▸ Aim of the exercise: Retype only the lines at the head of the records, first through the one with "Karatay İslam İktisadı ve Finans", exactly as written.
──────── Data shown ────────
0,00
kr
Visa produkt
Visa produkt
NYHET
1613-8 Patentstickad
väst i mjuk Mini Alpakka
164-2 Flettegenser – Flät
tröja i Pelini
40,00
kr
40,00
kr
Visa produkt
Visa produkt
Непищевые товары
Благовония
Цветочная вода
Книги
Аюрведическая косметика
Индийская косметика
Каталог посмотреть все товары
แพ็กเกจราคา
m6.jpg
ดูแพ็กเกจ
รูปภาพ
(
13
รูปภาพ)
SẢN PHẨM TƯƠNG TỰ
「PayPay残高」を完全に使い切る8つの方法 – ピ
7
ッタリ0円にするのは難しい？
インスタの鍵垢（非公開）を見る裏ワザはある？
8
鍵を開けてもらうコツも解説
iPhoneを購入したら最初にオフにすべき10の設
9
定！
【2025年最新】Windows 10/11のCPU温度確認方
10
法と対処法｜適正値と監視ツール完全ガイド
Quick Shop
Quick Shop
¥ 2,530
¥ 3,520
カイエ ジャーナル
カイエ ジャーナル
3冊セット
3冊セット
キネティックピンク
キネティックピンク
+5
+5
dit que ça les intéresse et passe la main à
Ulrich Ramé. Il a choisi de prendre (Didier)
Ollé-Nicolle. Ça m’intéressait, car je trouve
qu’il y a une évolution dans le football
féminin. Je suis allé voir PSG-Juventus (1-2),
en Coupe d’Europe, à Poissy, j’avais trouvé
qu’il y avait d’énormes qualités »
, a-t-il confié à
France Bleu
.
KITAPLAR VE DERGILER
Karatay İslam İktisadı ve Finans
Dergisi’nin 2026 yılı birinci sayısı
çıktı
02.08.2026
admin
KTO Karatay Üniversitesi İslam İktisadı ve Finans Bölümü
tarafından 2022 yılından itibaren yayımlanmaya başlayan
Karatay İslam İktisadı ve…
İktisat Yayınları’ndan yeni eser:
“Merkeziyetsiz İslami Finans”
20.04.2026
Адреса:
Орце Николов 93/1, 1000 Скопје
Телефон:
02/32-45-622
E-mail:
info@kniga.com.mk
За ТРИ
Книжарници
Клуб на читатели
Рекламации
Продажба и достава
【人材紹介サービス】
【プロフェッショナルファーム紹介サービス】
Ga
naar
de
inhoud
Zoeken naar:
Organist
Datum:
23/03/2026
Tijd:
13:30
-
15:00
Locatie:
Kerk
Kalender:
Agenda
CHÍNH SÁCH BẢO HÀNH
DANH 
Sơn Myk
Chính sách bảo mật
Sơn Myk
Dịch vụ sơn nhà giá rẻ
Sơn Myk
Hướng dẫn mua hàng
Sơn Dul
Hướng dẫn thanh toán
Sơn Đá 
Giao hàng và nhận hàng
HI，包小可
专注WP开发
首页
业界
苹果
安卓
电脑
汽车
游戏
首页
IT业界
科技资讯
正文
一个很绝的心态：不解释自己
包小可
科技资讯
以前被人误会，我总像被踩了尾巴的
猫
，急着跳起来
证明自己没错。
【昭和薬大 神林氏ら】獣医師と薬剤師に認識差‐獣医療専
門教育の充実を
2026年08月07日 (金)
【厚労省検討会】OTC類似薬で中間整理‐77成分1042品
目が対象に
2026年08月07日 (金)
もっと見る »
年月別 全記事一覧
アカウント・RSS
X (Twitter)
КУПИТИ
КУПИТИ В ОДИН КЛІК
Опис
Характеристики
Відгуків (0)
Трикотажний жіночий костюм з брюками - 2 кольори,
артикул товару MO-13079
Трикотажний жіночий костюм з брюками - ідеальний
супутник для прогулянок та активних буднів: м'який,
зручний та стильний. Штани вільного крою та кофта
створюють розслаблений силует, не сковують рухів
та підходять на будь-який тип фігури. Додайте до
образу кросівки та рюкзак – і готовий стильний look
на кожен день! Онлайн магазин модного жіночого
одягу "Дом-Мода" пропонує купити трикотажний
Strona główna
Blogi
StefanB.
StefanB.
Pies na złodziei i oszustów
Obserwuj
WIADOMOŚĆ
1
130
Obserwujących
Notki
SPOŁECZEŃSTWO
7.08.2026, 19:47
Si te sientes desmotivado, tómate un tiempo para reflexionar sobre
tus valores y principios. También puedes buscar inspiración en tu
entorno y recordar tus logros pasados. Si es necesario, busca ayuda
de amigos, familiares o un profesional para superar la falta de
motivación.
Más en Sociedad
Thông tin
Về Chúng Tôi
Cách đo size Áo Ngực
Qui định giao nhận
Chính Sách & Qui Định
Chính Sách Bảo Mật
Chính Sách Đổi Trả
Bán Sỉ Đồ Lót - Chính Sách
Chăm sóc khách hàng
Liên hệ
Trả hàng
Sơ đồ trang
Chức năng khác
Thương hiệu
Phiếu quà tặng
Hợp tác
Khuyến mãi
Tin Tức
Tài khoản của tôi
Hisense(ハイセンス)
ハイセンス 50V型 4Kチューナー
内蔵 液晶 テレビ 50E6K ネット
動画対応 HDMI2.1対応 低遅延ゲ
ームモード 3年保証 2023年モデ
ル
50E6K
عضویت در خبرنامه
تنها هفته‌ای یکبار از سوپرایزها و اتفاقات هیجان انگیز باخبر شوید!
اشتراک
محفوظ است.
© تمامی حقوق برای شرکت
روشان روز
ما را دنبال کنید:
────────
▸ Exercise answer:
0,00
kr
Visa produkt
Visa produkt
NYHET
1613-8 Patentstickad
väst i mjuk Mini Alpakka
164-2 Flettegenser – Flät
tröja i Pelini
40,00
kr
40,00
kr
Visa produkt
Visa produkt
Непищевые товары
Благовония
Цветочная вода
Книги
Аюрведическая косметика
Индийская косметика
Каталог посмотреть все товары
แพ็กเกจราคา
m6.jpg
ดูแพ็กเกจ
รูปภาพ
(
13
รูปภาพ)
SẢN PHẨM TƯƠNG TỰ
「PayPay残高」を完全に使い切る8つの方法 – ピ
7
ッタリ0円にするのは難しい？
インスタの鍵垢（非公開）を見る裏ワザはある？
8
鍵を開けてもらうコツも解説
iPhoneを購入したら最初にオフにすべき10の設
9
定！
【2025年最新】Windows 10/11のCPU温度確認方
10
法と対処法｜適正値と監視ツール完全ガイド
Quick Shop
Quick Shop
¥ 2,530
¥ 3,520
カイエ ジャーナル
カイエ ジャーナル
3冊セット
3冊セット
キネティックピンク
キネティックピンク
+5
+5
dit que ça les intéresse et passe la main à
Ulrich Ramé. Il a choisi de prendre (Didier)
Ollé-Nicolle. Ça m’intéressait, car je trouve
qu’il y a une évolution dans le football
féminin. Je suis allé voir PSG-Juventus (1-2),
en Coupe d’Europe, à Poissy, j’avais trouvé
qu’il y avait d’énormes qualités »
, a-t-il confié à
France Bleu
.
KITAPLAR VE DERGILER
Karatay İslam İktisadı ve Finans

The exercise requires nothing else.